К тому времени, когда мы добрались до стеклянных дверей таможни, где оформляют пассажиров морских судов, я был потным, злым и еще более напряженным, поскольку меня приговорили к тюремному заключению за преступление, которое я не хотел совершать.
Мой организм работал на пределе возможностей, а голова раскалывалась от тошноты. Головная боль утихла, покраснение на руке превратилось в румянец, но мне по-прежнему было нехорошо.
Мы не должны мириться с этим дерьмом.
Мы устали.
Нам необходим отдых.
Неужели они этого не видят?
Человек, махавший нам рукой, захлопнул дверь и закрыл ее, как только мы оказались внутри. Помахав рукой Стефану и Финнегану, я порадовался, что мы попрощались до этого балагана, потому что наше расставание было коротким и нескладным.
Нас тут же провели в отдельную комнату, подальше от суеты возвращающихся отдыхающих, и обращались с нами как с подозреваемыми, а не как с выжившими счастливчиками.
Короткие волосы мужчины блестели под ярким электрическим светом, как шерсть добермана, а его очки напомнили мне о том, что я отчаянно нуждался в походе к офтальмологу.
У меня чесались руки украсть его очки, чтобы увидеть Эстель, Коко и Пиппу с кристальной ясностью, а не в расплывчатой дымке.

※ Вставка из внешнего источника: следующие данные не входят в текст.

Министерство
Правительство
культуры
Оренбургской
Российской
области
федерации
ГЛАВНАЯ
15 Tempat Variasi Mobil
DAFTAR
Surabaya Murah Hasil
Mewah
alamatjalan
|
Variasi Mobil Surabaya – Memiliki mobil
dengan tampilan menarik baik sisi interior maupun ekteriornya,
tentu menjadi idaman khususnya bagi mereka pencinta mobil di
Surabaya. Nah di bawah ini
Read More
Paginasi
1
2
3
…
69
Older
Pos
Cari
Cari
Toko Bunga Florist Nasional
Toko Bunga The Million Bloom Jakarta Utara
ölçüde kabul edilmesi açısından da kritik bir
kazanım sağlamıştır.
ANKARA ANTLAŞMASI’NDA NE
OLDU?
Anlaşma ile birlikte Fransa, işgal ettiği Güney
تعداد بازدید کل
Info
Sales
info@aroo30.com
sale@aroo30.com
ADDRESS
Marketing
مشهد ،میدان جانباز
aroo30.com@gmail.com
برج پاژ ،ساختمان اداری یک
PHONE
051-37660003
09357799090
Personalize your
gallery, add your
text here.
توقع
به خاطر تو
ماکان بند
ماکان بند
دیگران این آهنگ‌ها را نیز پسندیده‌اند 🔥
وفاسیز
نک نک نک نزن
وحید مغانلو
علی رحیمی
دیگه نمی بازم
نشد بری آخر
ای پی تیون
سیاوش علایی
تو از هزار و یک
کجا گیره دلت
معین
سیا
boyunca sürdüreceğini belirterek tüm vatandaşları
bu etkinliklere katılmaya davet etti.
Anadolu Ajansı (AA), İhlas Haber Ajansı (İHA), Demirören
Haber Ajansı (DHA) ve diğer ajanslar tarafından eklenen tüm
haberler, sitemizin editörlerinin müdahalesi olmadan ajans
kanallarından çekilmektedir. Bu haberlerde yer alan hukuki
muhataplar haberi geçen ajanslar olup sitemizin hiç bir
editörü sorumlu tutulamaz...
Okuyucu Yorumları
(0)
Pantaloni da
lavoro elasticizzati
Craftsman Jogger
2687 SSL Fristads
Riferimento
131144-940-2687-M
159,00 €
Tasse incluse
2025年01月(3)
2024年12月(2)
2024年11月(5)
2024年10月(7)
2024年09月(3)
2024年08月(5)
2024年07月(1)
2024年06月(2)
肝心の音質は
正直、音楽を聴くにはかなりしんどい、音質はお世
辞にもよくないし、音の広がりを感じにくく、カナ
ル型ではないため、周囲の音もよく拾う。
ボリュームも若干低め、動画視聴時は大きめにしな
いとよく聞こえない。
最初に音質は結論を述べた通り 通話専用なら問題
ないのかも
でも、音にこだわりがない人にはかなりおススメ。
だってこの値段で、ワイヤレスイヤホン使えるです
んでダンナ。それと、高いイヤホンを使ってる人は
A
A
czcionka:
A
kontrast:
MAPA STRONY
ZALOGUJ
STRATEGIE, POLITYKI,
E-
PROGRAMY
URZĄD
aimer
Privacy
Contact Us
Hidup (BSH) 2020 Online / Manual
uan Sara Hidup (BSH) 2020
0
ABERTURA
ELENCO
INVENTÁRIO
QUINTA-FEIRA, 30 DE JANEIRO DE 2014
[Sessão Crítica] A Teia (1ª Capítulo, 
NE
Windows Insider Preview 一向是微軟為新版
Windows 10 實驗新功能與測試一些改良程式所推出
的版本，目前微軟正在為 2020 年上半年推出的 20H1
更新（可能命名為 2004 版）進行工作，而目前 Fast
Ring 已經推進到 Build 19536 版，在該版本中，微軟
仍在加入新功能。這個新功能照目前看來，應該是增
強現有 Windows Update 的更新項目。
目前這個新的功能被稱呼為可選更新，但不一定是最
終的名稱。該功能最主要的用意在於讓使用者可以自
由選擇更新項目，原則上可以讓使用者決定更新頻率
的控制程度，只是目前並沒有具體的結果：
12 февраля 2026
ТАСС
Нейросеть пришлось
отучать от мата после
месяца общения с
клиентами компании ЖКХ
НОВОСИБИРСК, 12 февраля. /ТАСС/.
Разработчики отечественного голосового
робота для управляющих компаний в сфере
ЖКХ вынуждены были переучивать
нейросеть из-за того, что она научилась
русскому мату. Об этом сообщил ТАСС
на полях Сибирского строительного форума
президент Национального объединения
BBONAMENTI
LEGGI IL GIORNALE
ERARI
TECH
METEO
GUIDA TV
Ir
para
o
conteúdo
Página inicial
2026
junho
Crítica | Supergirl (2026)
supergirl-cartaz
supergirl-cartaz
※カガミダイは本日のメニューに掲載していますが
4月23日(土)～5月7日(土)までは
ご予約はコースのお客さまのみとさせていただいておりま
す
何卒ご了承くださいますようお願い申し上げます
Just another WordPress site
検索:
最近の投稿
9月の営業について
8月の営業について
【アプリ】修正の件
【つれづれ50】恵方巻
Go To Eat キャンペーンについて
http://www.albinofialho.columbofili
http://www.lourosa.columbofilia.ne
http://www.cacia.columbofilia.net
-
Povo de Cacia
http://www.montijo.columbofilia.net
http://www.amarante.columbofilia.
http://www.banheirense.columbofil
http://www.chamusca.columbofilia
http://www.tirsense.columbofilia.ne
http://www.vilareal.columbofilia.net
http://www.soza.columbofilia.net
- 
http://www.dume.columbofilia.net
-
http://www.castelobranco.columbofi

Жестом пригласив нас сесть, мужчина устроился за большим столом и положил перед собой планшет.
Воцарилось неловкое молчание.
Эстель успокаивала Коко, пока та ерзала в велюровом кресле. Бедная малышка не привыкла к пластику, шелку и металлу. Она выросла на соли и дереве, звезды были ее ночником, а волны — колыбельной. Этот чужой, хаотичный мир сеял хаос в ее чувствах.
Черт, это привело к хаосу в моей жизни. Я и забыл, насколько архаичным может быть человеческое взаимодействие. Нам пришлось постепенно упорядочить свои чувства и восприятия, чтобы обратить внимание на то, что имело значение.
Мне придётся переучиваться.
И быстро.
— Итак... — Я прочистил горло. — Что будет дальше?
Мужчина сцепил руки.
— Мы ждем еще нескольких человек, и тогда можно начинать.
Еще несколько человек?
Кого именно?
Ответ пришел через десять минут, когда перед нами поставили графин с водой и печенье на трехъярусной подставке для торта.
К нашей компании присоединилась женщина с таким же планшетом, заняв место во главе стола.
Дверь открылась и закрылась, гулко отдаваясь в стеклянной комнате. От стука каблуков по спине побежали мурашки.
Пиппа обернулась первой.
Разумеется, это было правильно.
Семья есть семья. Независимо от того, сколько времени прошло.
Но то, как она просияла и залилась слезами благодарности, вырвало мое сердце и вдребезги разбило его о нетронутое песочное печенье.
— Нана!
Ее стул отлетел в сторону, заставив Коко испуганно взвизгнуть. Мы с Эстель одновременно повернулись, как раз в тот момент, когда Пиппа бросилась в объятия хрупкой седовласой женщины с болтающимися розовыми серьгами.
Ее костлявые руки обхватили моего ребенка, прижимая к шерстяному костюму и поношенной сумочке.
— Пиппа! Я так рада, что с тобой все в порядке.
Я должен был отвести взгляд, когда Пиппу осыпали тысячей поцелуев, беспорядочно оставленных на ее лбу. Я должен быть счастлив, что у нее остался хоть один член семьи.
Но это не так.
Потому что я знал правду.
Это был последний раз, когда я мог назвать ее своей.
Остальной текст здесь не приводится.